In short, follow Auke’s thread, this “analysis” came from a PR firm and doesn’t cite a single analyst. Taking to heart ‘lies, damned lies, and statistics’, this brochure’s data presentation:

  • Distorted by using European electricity pollution for ‘manufacturing’ the ICE vehicle and Chinese for the EV;
  • Only counted the pollution load of fuel after it had been delivered to the ICE’s tank, not the pollution to find, exploit, transport, and refine the fuel; and
  • Assumed a very highly polluting electricity system for counting EV pollution.

As he scratches away with a more honest, apples-to-apples analysis, Auke concludes that a more honest pollution-load break-even point is about 16k, not 48k, miles.

Auke ends with a plea to journalists to “please be less gullible”.


And a handoff to Liebreich

Liebreich takes the inbound from Hoekstra seriously and starts his own digging. He documents and uncovers

Liebreich asks (sarcasm warning):

Suppose this were a sock-puppet PR company, set up by @AstonMartin to spread misinformation about the environmental performance of EVs in general and a competitor’s EV in particular – that would be a great story for a transport correspondent like @GraemePaton, no?

And, Liebreich questions whether media outlets will own up to being owned.

Yeah, just suppose that this was a sock-puppet public relations firm to spread misinformation that has made its way broadly into public discourse via gullible reporters without the time, background, resources, nor inclination to dig deeply into material spoon fed to them. Nah … something like that just wouldn’t ever occur … Nothing to see here.

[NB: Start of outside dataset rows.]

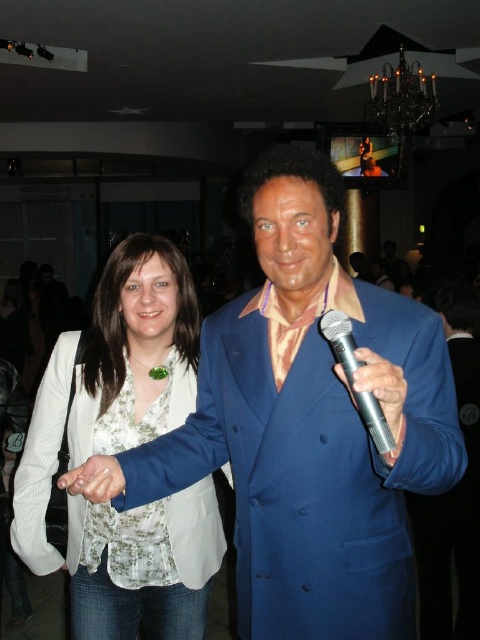 Question: Is blue glossy suit at center bigger than blue velvet suit at center?

Choices:
 (A) yes
 (B) no

Answer: (A)

Question: Estimate the real-world distances between objects in this image. Which object is farther from the white floral fabric dress at center?

Choices:
 (A) silver metallic microphone at right
 (B) metallic silver microphone at right

Answer: (B)

Question: Is blue velvet suit at center above silver metallic microphone at right?

Choices:
 (A) no
 (B) yes

Answer: (A)

Question: Which point is farther from the camera taking this photo?

Choices:
 (A) (382, 403)
 (B) (462, 394)
 (C) (87, 445)
 (D) (433, 397)

Answer: (B)

Question: Estimate the real-world distances between objects in this image. Which object is closer to the metallic silver microphone at right?

Choices:
 (A) white matte hand at center
 (B) white floral fabric dress at center
 (C) blue velvet suit at center

Answer: (A)

Question: Is blue glossy suit at center to the left of metallic silver microphone at right from the viewer's perspective?

Choices:
 (A) no
 (B) yes

Answer: (B) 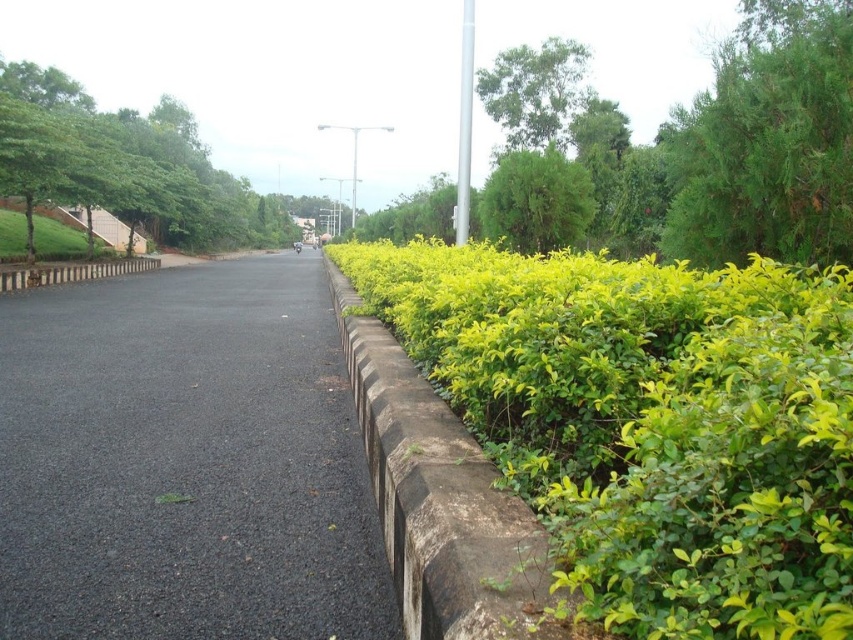 Who is lower down, green leafy hedge at right or black asphalt pavement at center?

black asphalt pavement at center is lower down.

What are the coordinates of `green leafy hedge at right` in the screenshot? It's located at (650, 422).

Is green leafy hedge at right positioned at the back of concrete at right?

No, green leafy hedge at right is in front of concrete at right.

Can you confirm if green leafy hedge at right is bigger than concrete at right?

Yes, green leafy hedge at right is bigger than concrete at right.

Locate an element on the screen. green leafy hedge at right is located at coordinates tap(650, 422).

Where is `green leafy hedge at right`? This screenshot has height=640, width=853. green leafy hedge at right is located at coordinates point(650,422).

Between green leafy bush at right and green leafy tree at upper right, which one appears on the left side from the viewer's perspective?

green leafy bush at right

Does point (492, 182) come behind point (740, 250)?

Yes, point (492, 182) is farther from viewer.

The height and width of the screenshot is (640, 853). What are the coordinates of `green leafy bush at right` in the screenshot? It's located at (712, 157). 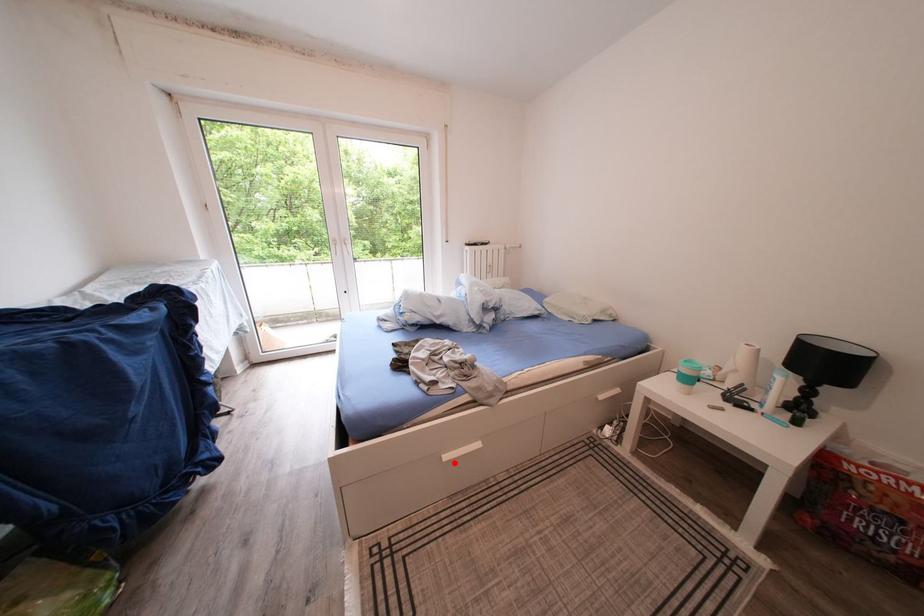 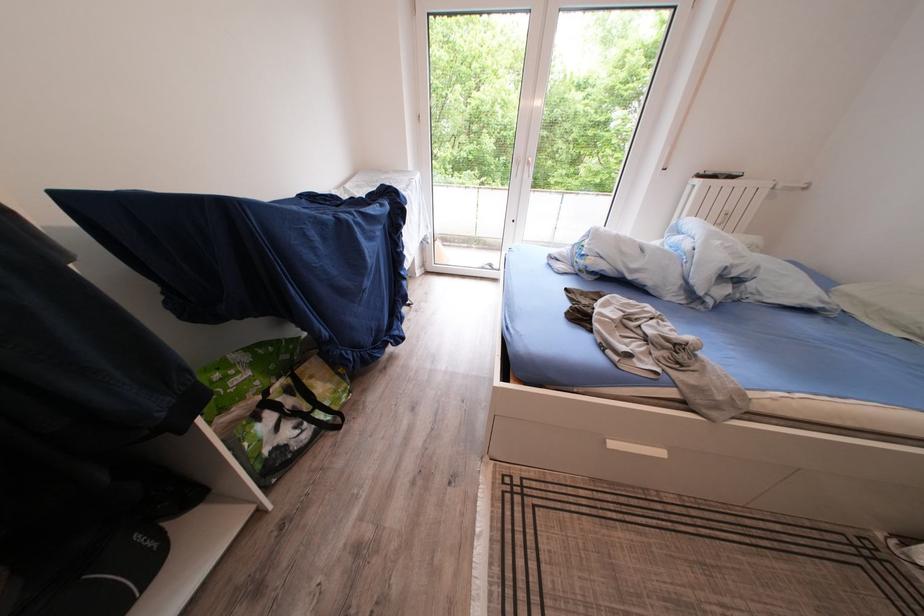 Where in the second image is the point corresponding to the highlighted location from the first image?

(621, 450)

As Auke responded to Michael,

Sad thing about all this, if they’d used a professional PR firm, this would all be ‘normal’.

Hoekstra & Liebreich aren’t alone

Their are others calling foul on this flimsy disinformation and media click-baiting articles about it. James Morris, the editor of WhichEV, has an excellent piece up at ForbesElectric Vehicles ARE A Silver Bullet For Zero Emissions – Don’t Believe The Fossil Fuel Hype. Within that, Morris suggests that the ‘break-even’ point might be ballpark 11,000 miles (rather than 48k or even Hoekstra’s 16k). He concludes

As with the self-driving hybrid con, some people will read the headlines, not dig deeper for the details, and fall for this attempt to blacken the green credentials of EVs. But taking a step back, it just seems rather sad. When you look at the constantly falling price of EV batteries, making a $25,000 Tesla possible by 2023, and the drive towards greener battery production, the mass arrival of BEVs seems inevitable. Batteries won’t replace every transportation type – they are best suited to personal cars, bikes, and scooters – but they are much, much greener than fossil fuel cars. With adequate charging infrastructure, they can decrease CO2 emissions considerably and improve air quality dramatically. They really are a silver bullet for emissions neutrality; don’t believe the hype from companies with heavy fossil fuel bias.

On a related note: Chocolate

For an excellent discussion of how easy it is to spoon feed misinformation with ‘scientific’ underpinnings into widespread media coverage, look no further than the click-baiting about how (NOT TRUTHFUL) eating dark chocolate is an excellent diet tool.

And, related note two: Dutch Coal Plants & EVs

While there are innumerable examples of such falsehoods, this item reminded me when there was a story being pushed around the globe (with stories in such minor outlets as The Washington Post) that Dutch coal plants were being built to meet electric vehicle electricity demands. False in so many ways but (a) the coal plants were contracted far before EVs started to enter the Dutch market and (b) total EV electricity demand was less than one percent of the two coal plants’ production capacity.